The ability to detect the AD CSF biochemical signature in pre-dementia and especially in pre-symptomatic subjects, raises some ethical issues. Communication of a positive result in a non-demented subject may have adverse effects in quality of life and trigger significant emotional reactions. Since the time of appearance of the initial vague symptom(s) is usually unpredictable, many authorities consider it inappropriate to perform such diagnostic tests in the majority of asymptomatic subjects (including families with autosomal dominant AD). However, other subjects prefer disclosure of the results, so that they can adjust their life accordingly (including measures for secondary prevention) or make important decisions before dementia affects their judgment. Such parameters should be taken into consideration before determining CSF biomarkers and/or communicating results, especially in research settings.

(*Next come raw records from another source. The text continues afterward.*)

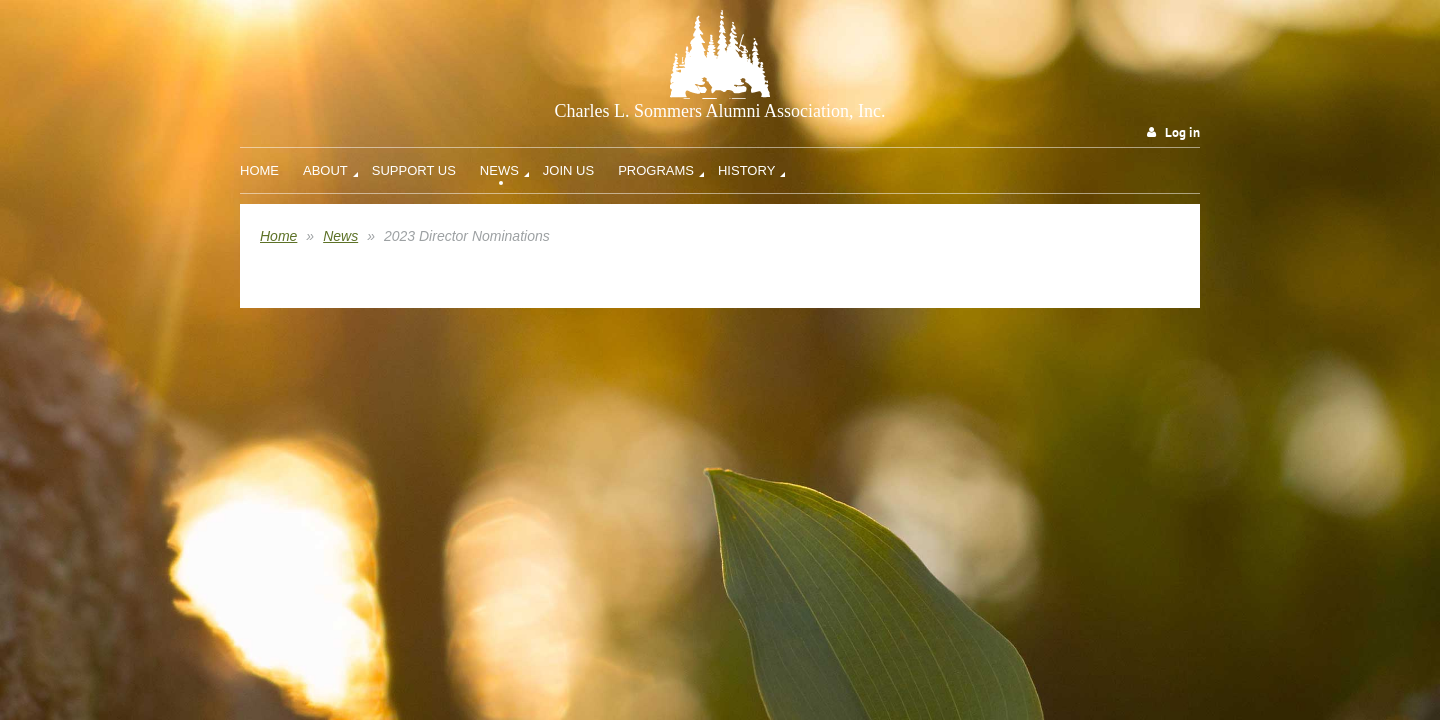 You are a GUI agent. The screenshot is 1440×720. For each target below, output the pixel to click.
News (340, 236)
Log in (1182, 132)
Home (278, 236) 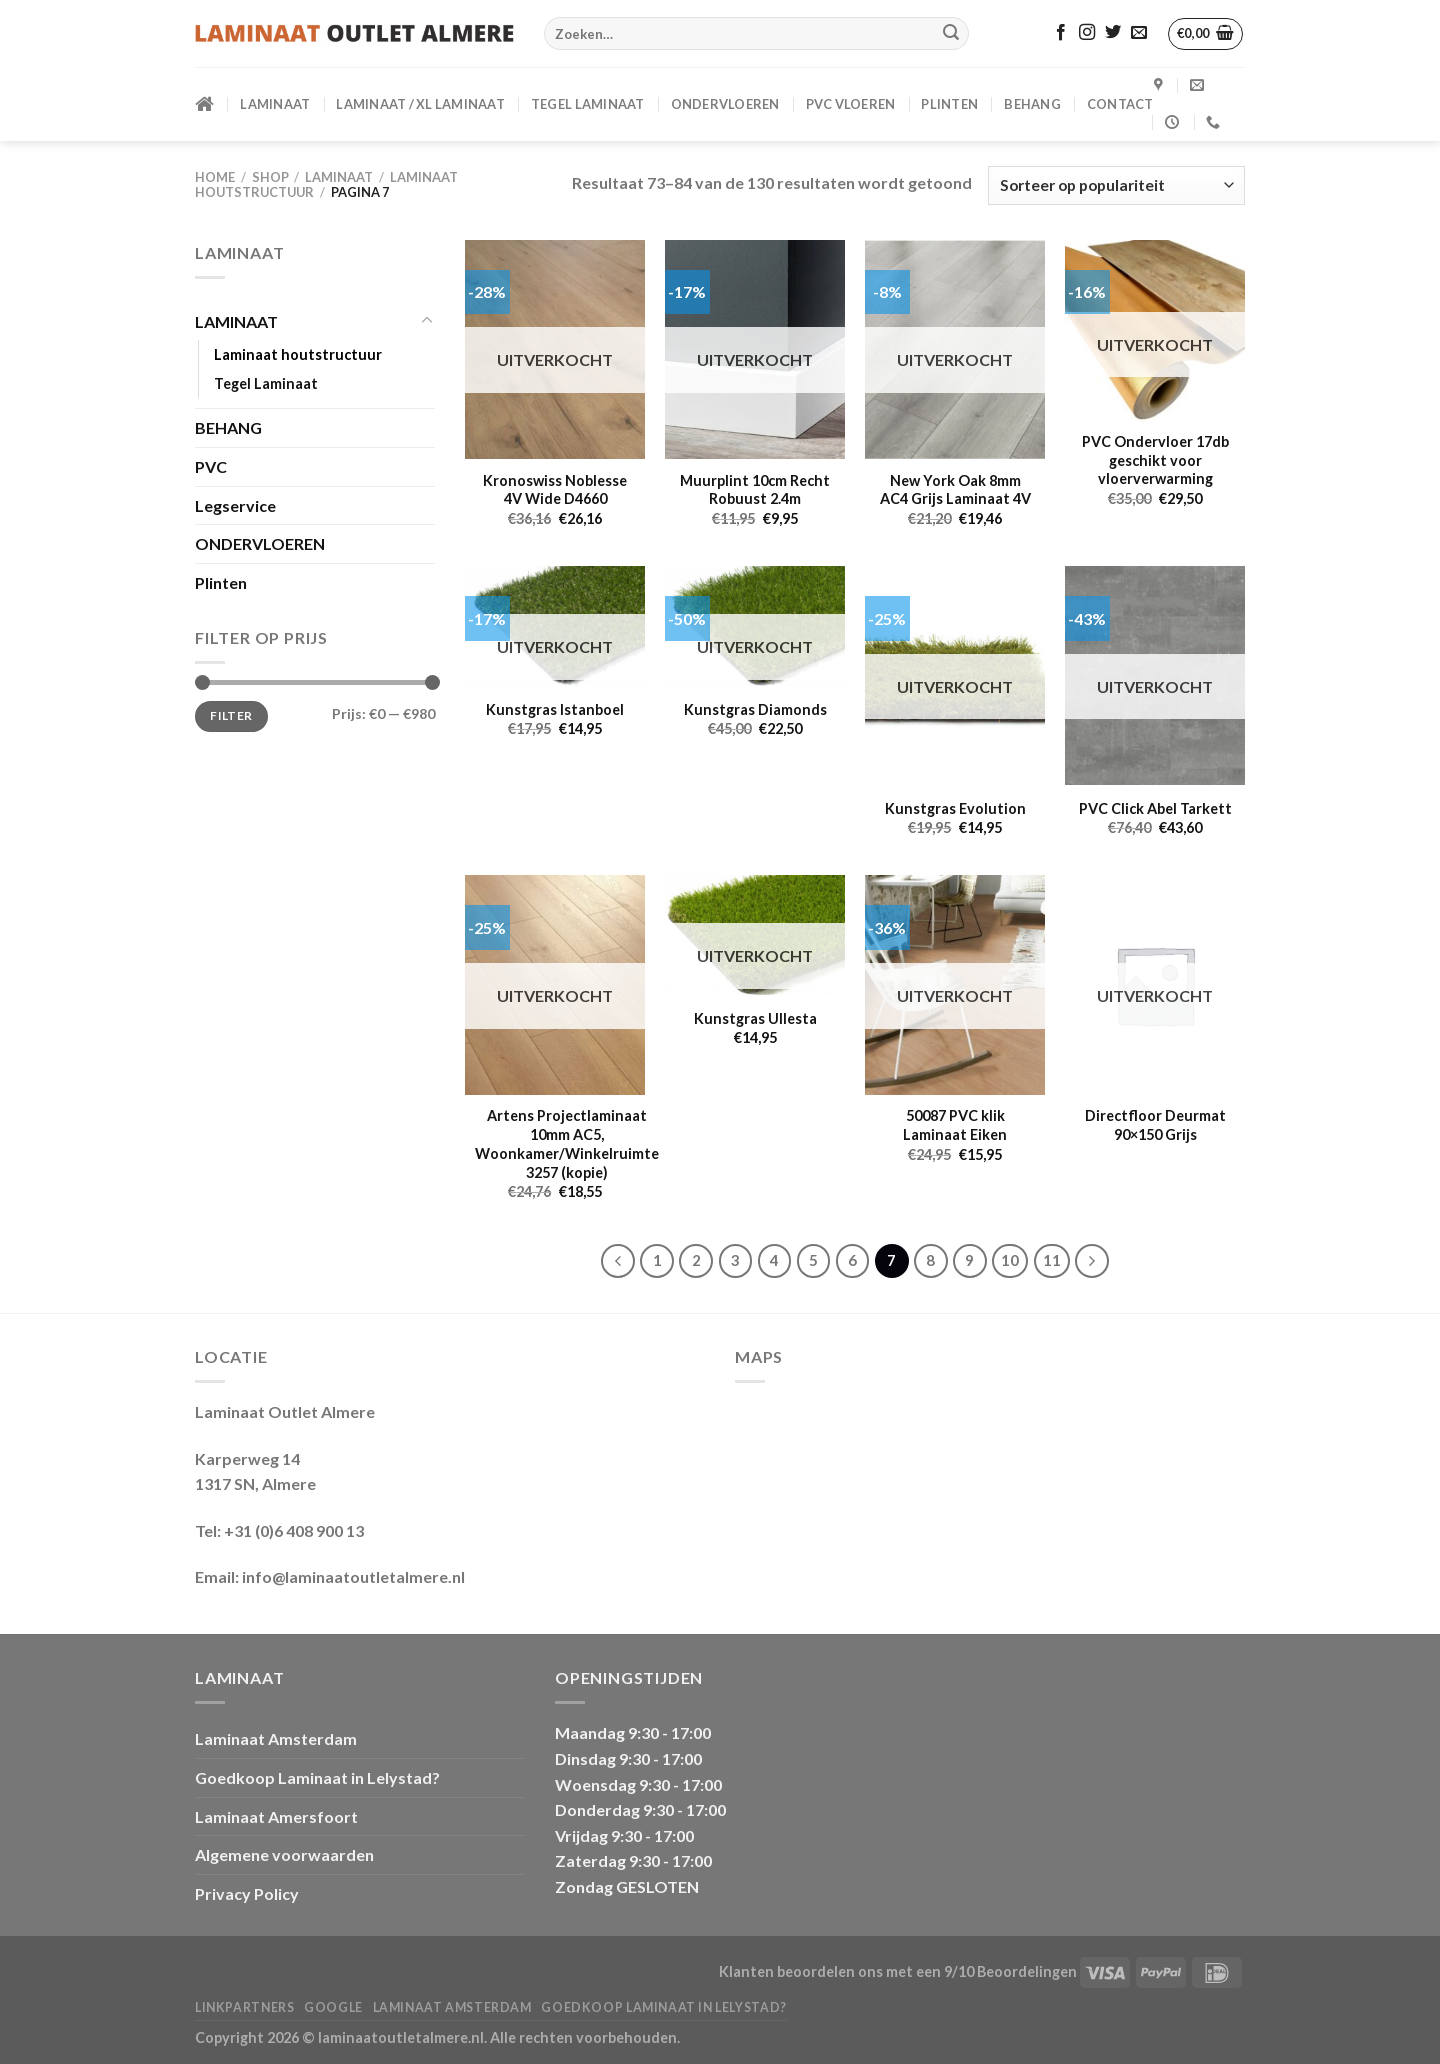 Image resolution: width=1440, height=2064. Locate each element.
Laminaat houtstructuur (298, 354)
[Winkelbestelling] (1116, 185)
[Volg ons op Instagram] (1087, 33)
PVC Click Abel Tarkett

On the other hand, early detection is important in correct classification of subjects in trials of disease-modifying approaches, which may be effective when given in pre-symptomatic stages of AD. Since such trials are usually multicenter, stability, robustness and harmonization of methods and results, regulatory guidance, operator training, quality control programs, strict adherence to recommendations for standardized operating procedures and harmonization of diagnostic criteria used, as well as well-organized and secure patient data sharing, are all required and pose challenges that should be faced by specialized centers.